My name is Limper, or at least, that’s what the rest of the transhumans call me. Maybe I should say that’s what the rest of my kind calls me.
I remember lying down, and feeling so goddamn peaceful about everything when the transhumans loomed over me. I remember finally anticipating what my newfound contentment would feel like.
At first, it was painful as hell. I felt poking frigid fingers everywhere. They drove wires and microscopic rods into my arms, through my fingernails, separating the nail from the bed with a sickening wet sound. One of them shoved a piece of rubber in my mouth to keep me from swallowing my own tongue. Jesus, I screamed like a banshee. I think I lost consciousness when they started to slit my legs open to clean away the rotting tissue and to force my bones straight. The stuck some electronic metal in there, too, I think. There was goopy, rank, and yellow-red pus splotching on the floor as they squished and squelched around in my body.
They cracked my sternum and wrenched my chest open. My eyes remained open and I just gazed up at the ceiling, eyes glossy. They replaced my heart with something mechanical and stored most of my organs in pans, ready for donation, most likely to some bastard eating too much butter. It was really quite poignant, if you thought about it. But not more poignant than I realized when I woke up in the cave.

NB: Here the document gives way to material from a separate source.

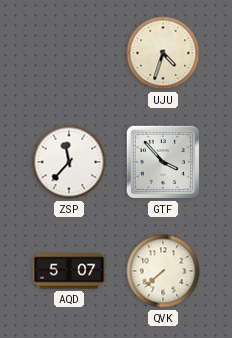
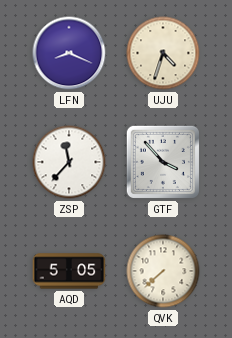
LFN: none -> 8:19
AQD: 5:07 -> 5:05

I awoke to a familiar dark ambiance, and to familiar high, uneven, stalactites. My body had sunk into a very comfortable wool cover on the cot that I had once slept in. And around me, the transhumans. I squinted closer at each of their faces. These were all faces I knew, once.
My brother. My friends. My kids. My uncle. My aunt. My grandmother. One of my high school classmates. I knew these faces. The transhumans—they never wasted anything. They killed humans, and recycled them into something greater.
All my friends and I had joined something better than humanity. We joined the human extinction league.